Children at play ought to be safe.
But some of society's innocence was lost as the shocking story of Arthur Gary Bishop began to unfold.The Eagle Scout and once-active churchgoer did much more to the Utah community than the hideous crimes - kidnapping, sexual abuse, murder - for which he will die.
Some say he damaged Salt Lake County's image as a safe place to rear children and injected fear into the minds of parents, who consciously began to mistrust strangers, neighbors and almost everyone who even talked to their children.
The daily news reports on Bishop and other serial murderers in Atlanta and Chicago added fear to the innocent, carefree days of childhood. Because of the bizarre killings, children at home and at school are instructed continually about the dangers that could shatter their world.
Today, the caution is much more explicit than "beware of strangers who offer you candy."
"Bishop has had a lasting effect on the way we have reared our children," said "Jason," who was employed at the Smith's Food King at 50 E. 39th South where Bishop abducted 4-year-old Danny Davis, setting off a wave of panic in Salt Lake County.
Jason, who asked that his real name not be used to protect his children, vividly remembers the weighty silence of the typically bustling grocery store the morning after Davis' disappearance, the green army truck turned police command post in the store parking lot, and the subsequent posters of the missing blond-haired, doll-faced child that hung in commercial outlets and parking lot elevators throughout the valley.
Neither has he forgotten the prank call to his own home mere days after the abduction and the breathy voice that told his wife, "You'd better protect your children."
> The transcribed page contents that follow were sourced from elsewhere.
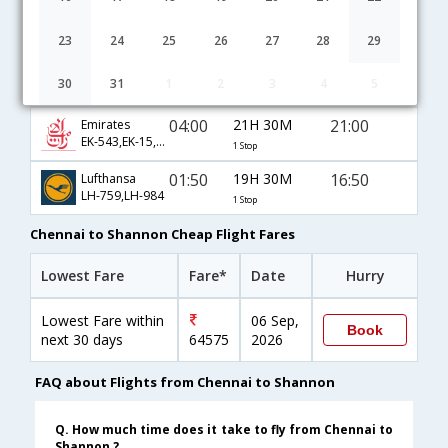
03:30
22H 0M
21:00
Qatar Airways
QR-529,QR-122,QR-387
1 Stop
23
24
25
26
27
28
29
08:00
17H 30M
21:00
Virgin Atlantic
30
31
1
2
3
4
5
VS-8153,VS-301,VS-387
1 Stop
04:00
21H 30M
21:00
Emirates
EK-543,EK-15,EK-387
1 Stop
01:50
19H 30M
16:50
Lufthansa
LH-759,LH-984
1 Stop
Chennai to Shannon Cheap Flight Fares
Lowest Fare
Fare*
Date
Hurry
Lowest Fare within
06 Sep,
Book
next 30 days
64575
2026
FAQ about Flights from Chennai to Shannon
Q. How much time does it take to fly from Chennai to
Shannon ?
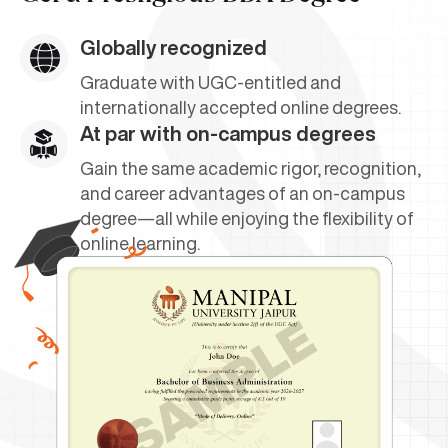
Globally recognized
Graduate with UGC-entitled and
internationally accepted online degrees.
At par with on-campus degrees
Gain the same academic rigor, recognition,
and career advantages of an on-campus
degree—all while enjoying the flexibility of
online learning.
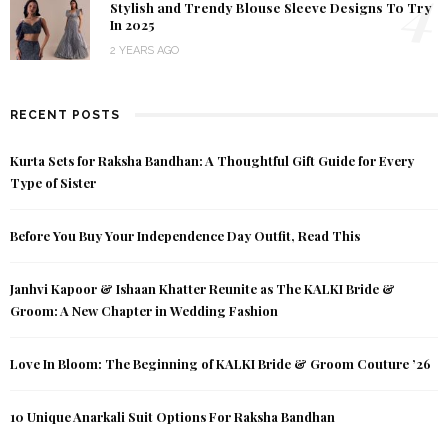
4
Stylish and Trendy Blouse Sleeve Designs To Try
In 2025
2 YEARS AGO
RECENT POSTS
Kurta Sets for Raksha Bandhan: A Thoughtful Gift Guide for Every
Type of Sister
Before You Buy Your Independence Day Outfit, Read This
Janhvi Kapoor & Ishaan Khatter Reunite as The KALKI Bride &
Groom: A New Chapter in Wedding Fashion
Love In Bloom: The Beginning of KALKI Bride & Groom Couture ’26
10 Unique Anarkali Suit Options For Raksha Bandhan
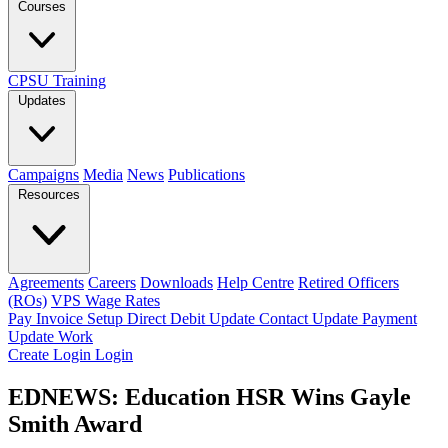
Courses
CPSU Training
Updates
Campaigns
Media
News
Publications
Resources
Agreements
Careers
Downloads
Help Centre
Retired Officers
(ROs)
VPS Wage Rates
Pay Invoice
Setup Direct Debit
Update Contact
Update Payment
Update Work
Create Login
Login
EDNEWS: Education HSR Wins Gayle
Smith Award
Jason and his young wife, parents of 4-year-old twins, took the heart- wrenching words seriously. They kept their boys always in sight.
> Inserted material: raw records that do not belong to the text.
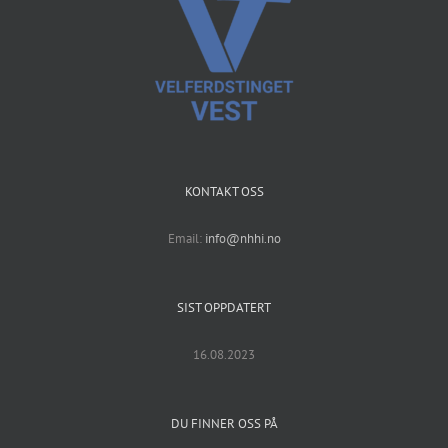
KONTAKT OSS
Email:
info@nhhi.no
SIST OPPDATERT
16.08.2023
DU FINNER OSS PÅ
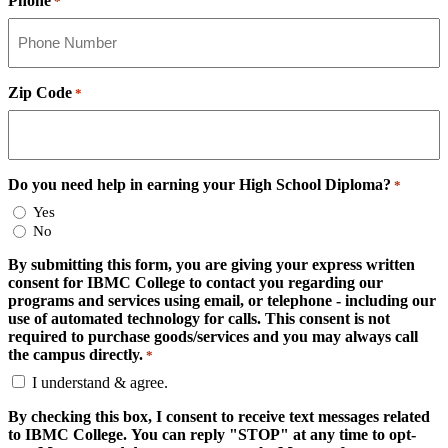
Phone
*
Zip Code
*
Do you need help in earning your High School Diploma?
*
Yes
No
By submitting this form, you are giving your express written
consent for IBMC College to contact you regarding our
programs and services using email, or telephone - including our
use of automated technology for calls. This consent is not
required to purchase goods/services and you may always call
the campus directly.
*
I understand & agree.
By checking this box, I consent to receive text messages related
to IBMC College. You can reply "STOP" at any time to opt-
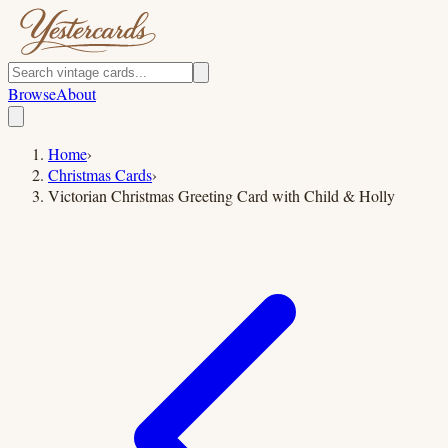
Browse
About
Home
›
Christmas Cards
›
Victorian Christmas Greeting Card with Child & Holly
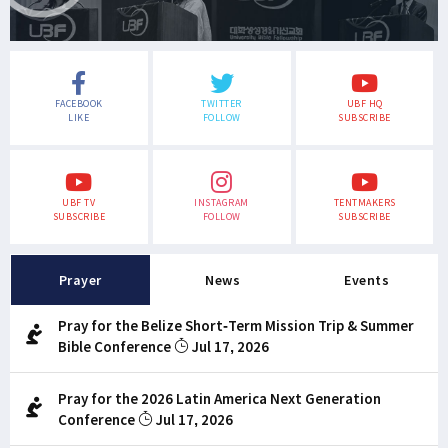
FACEBOOK
TWITTER
UBF HQ
LIKE
FOLLOW
SUBSCRIBE
UBF TV
INSTAGRAM
TENTMAKERS
SUBSCRIBE
FOLLOW
SUBSCRIBE
Prayer
News
Events
Pray for the Belize Short-Term Mission Trip & Summer
Bible Conference
Jul 17, 2026
Pray for the 2026 Latin America Next Generation
Conference
Jul 17, 2026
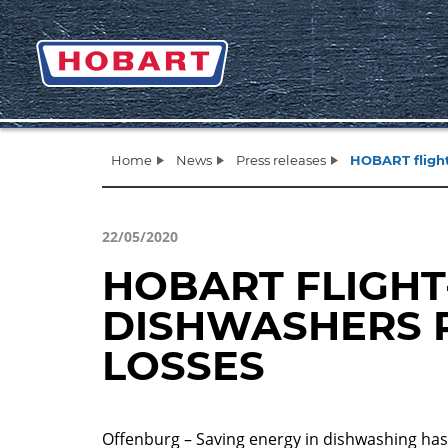
Home
News
Press releases
HOBART flight
22/05/2020
HOBART FLIGHT
DISHWASHERS 
LOSSES
Offenburg – Saving energy in dishwashing ha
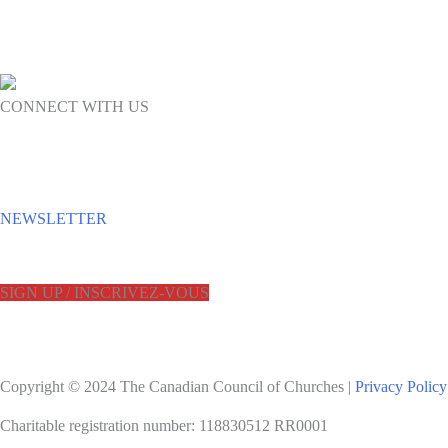
CONNECT WITH US
NEWSLETTER
SIGN UP / INSCRIVEZ-VOUS
Copyright © 2024 The Canadian Council of Churches |
Privacy Policy
Charitable registration number: 118830512 RR0001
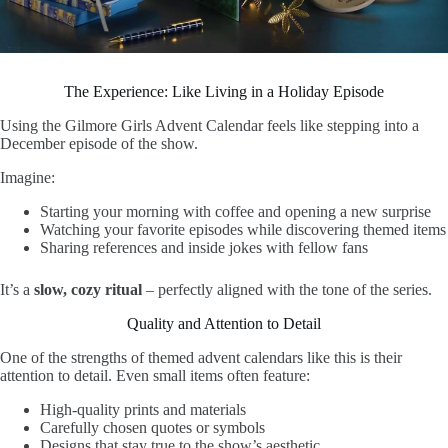
The Experience: Like Living in a Holiday Episode
Using the Gilmore Girls Advent Calendar feels like stepping into a
December episode of the show.
Imagine:
Starting your morning with coffee and opening a new surprise
Watching your favorite episodes while discovering themed items
Sharing references and inside jokes with fellow fans
It’s a
slow, cozy ritual
– perfectly aligned with the tone of the series.
Quality and Attention to Detail
One of the strengths of themed advent calendars like this is their
attention to detail. Even small items often feature:
High-quality prints and materials
Carefully chosen quotes or symbols
Designs that stay true to the show’s aesthetic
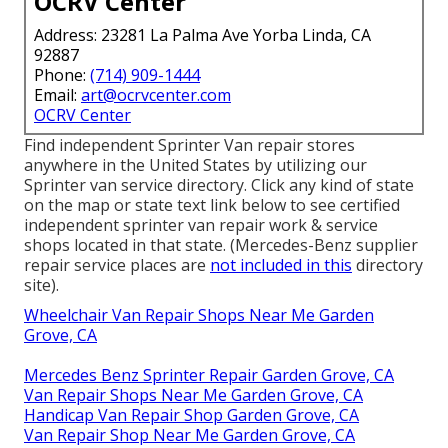
OCRV Center
Address: 23281 La Palma Ave Yorba Linda, CA
92887
Phone:
(714) 909-1444
Email:
art@ocrvcenter.com
OCRV Center
Find independent Sprinter Van repair stores
anywhere in the United States by utilizing our
Sprinter van service directory. Click any kind of state
on the map or state text link below to see certified
independent sprinter van repair work & service
shops located in that state. (Mercedes-Benz supplier
repair service places are
not included in this
directory
site).
Wheelchair Van Repair Shops Near Me Garden
Grove, CA
Mercedes Benz Sprinter Repair Garden Grove, CA
Van Repair Shops Near Me Garden Grove, CA
Handicap Van Repair Shop Garden Grove, CA
Van Repair Shop Near Me Garden Grove, CA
Other parents reacted similarly.
For several weeks following the kidnapping of Davis on Oct. 20, 1981, the story topped news pages and led off radio and television news programs. One result was that many people, like Jason, became more cautious and watched their children with added care.
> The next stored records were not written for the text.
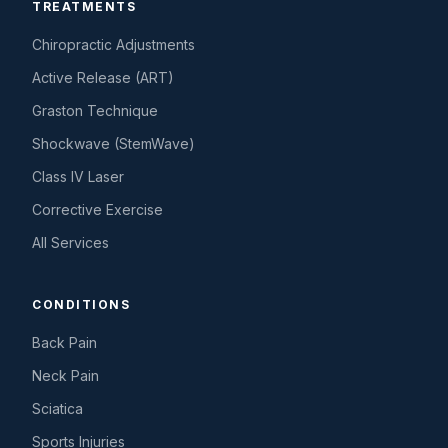
TREATMENTS
Chiropractic Adjustments
Active Release (ART)
Graston Technique
Shockwave (StemWave)
Class IV Laser
Corrective Exercise
All Services
CONDITIONS
Back Pain
Neck Pain
Sciatica
Sports Injuries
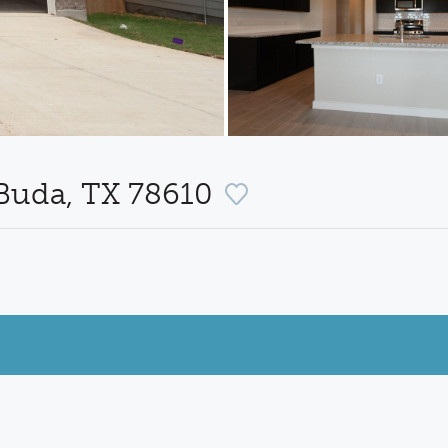
 Buda, TX 78610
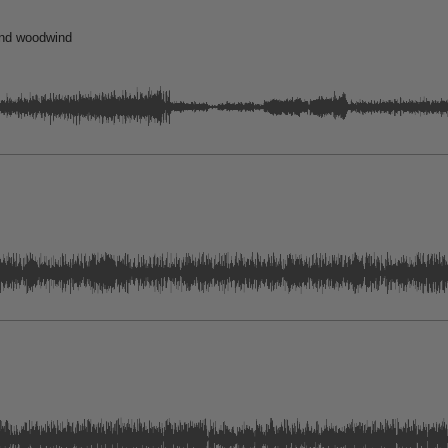
and woodwind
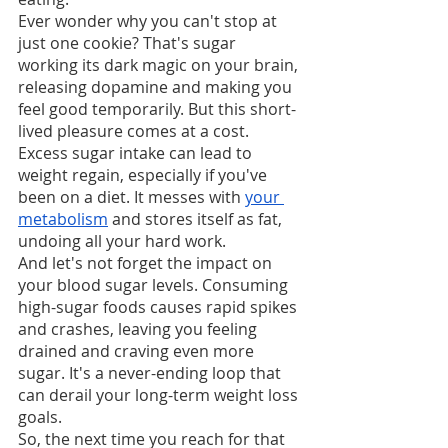
Ever wonder why you can't stop at 
just one cookie? That's sugar 
working its dark magic on your brain, 
releasing dopamine and making you 
feel good temporarily. But this short-
lived pleasure comes at a cost.
Excess sugar intake can lead to 
weight regain, especially if you've 
been on a diet. It messes with 
your 
metabolism
 and stores itself as fat, 
undoing all your hard work.
And let's not forget the impact on 
your blood sugar levels. Consuming 
high-sugar foods causes rapid spikes 
and crashes, leaving you feeling 
drained and craving even more 
sugar. It's a never-ending loop that 
can derail your long-term weight loss 
goals.
So, the next time you reach for that 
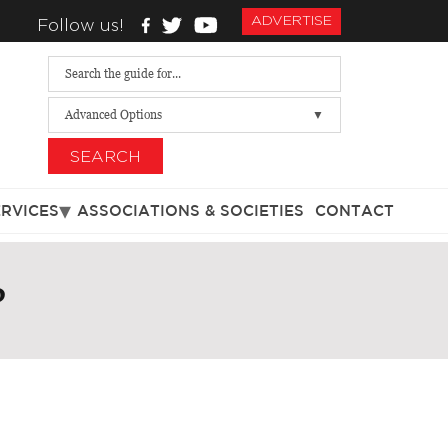
ADVERTISE
Follow us!
Advanced Options
SEARCH
ERVICES
ASSOCIATIONS & SOCIETIES
CONTACT
P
Law enforcement agencies were barraged with calls concerning "suspicious" circumstances that once went unnoticed or were ignored.
Lawmen even had to warn citizens not to overract. "Authorities need people to report suspicious circumstances, but people need to sit and think rationally whether or not this is a suspicious activity," Capt. Dean Carr, then a lieutenant for the Salt Lake County sheriff's office, warned county residents. "We don't want hysteria or paranoia to set in. There is absolutely no reason for parents of small children to panic."
In grocery stores and malls more children were seen in harnesses and wrist straps, preventing them from straying far from their parents. Schools, especially day care centers, began beefing up their security measures. Elementary and secondary schools increased their educational efforts.
Requests for the Division of Family Services' "Trust" program, Salt Lake County's "SAY" (heriffs Assisting Youth), and the Rape Crisis Center's "You're In Charge" program skyrocketed. An increasing number of children became acutely aware of "stranger danger."
During the 1982-83 school year, the year Graeme Cunningham _ Bishop's last murder victim _ was reported missing, some 39,000 children participated in the "I'm In Charge" program. It was a year after Bishop was convicted for the sex killings of five youngsters that the number of students participating in the program increased to 67,500 in 1985-86.
"We never had to sell the program. Schools called because there was a heightened awareness, and parents and health and safety PTA coordinators wanted to ensure that children participated in this health prevention program," said Christine Watters, Rape Crisis Center executive director.
During that same period, requests for adult programs decreased. "They wanted the program focused on child sexual abuse, not adult rape," Watters said. "People had become aware of the potential for their children being sexually assaulted."
Churches also took action.
In 1985, The Church of Jesus Christ of Latter-day Saints distributed a manual for more than 10,000 ecclesiastical leaders in the United States and Canada to help them identify child abuse cases and give counsel to victims. The manual also included instructions on how to report the cases to proper civil authorities.
"The church has always been concerned with the well-being of the family, but has re-emphasized its concern in recent years as evidenced by this publication," said church spokesman Don LeFevre. "This shows a recent re-emphasis on the subject as a result of the publicity around the Bishop and other celebrated cases."
For the first time in its long history, the church's women's organization, the Relief Society, recently has included lessons on child sexual abuse and spouse abuse. "We intend to do more to help parents become knowledgeable in preventing this abuse," a Relief Society spokeswoman stressed.
The combined efforts of the agencies are applauded by lawmen.
"The programs are good in teaching children the danger signals and being able to distinguish between an ordinary, helpful citizen as opposed to an offender," Carr said. "It's obvious they have been very successful; we've had an increase in reporting of child abuse offenses. That's a direct result of the educational programs going on in the schools." But Gary S. Jensen, protective services specialist for the state Division of Family Services, says more needs to be done.
"I don't believe we are over-reacting. There are a lot of sexually abused children who aren't coming to the attention of authorities," he said. "So any program that can tell a child there is somewhere he can go for help is really important."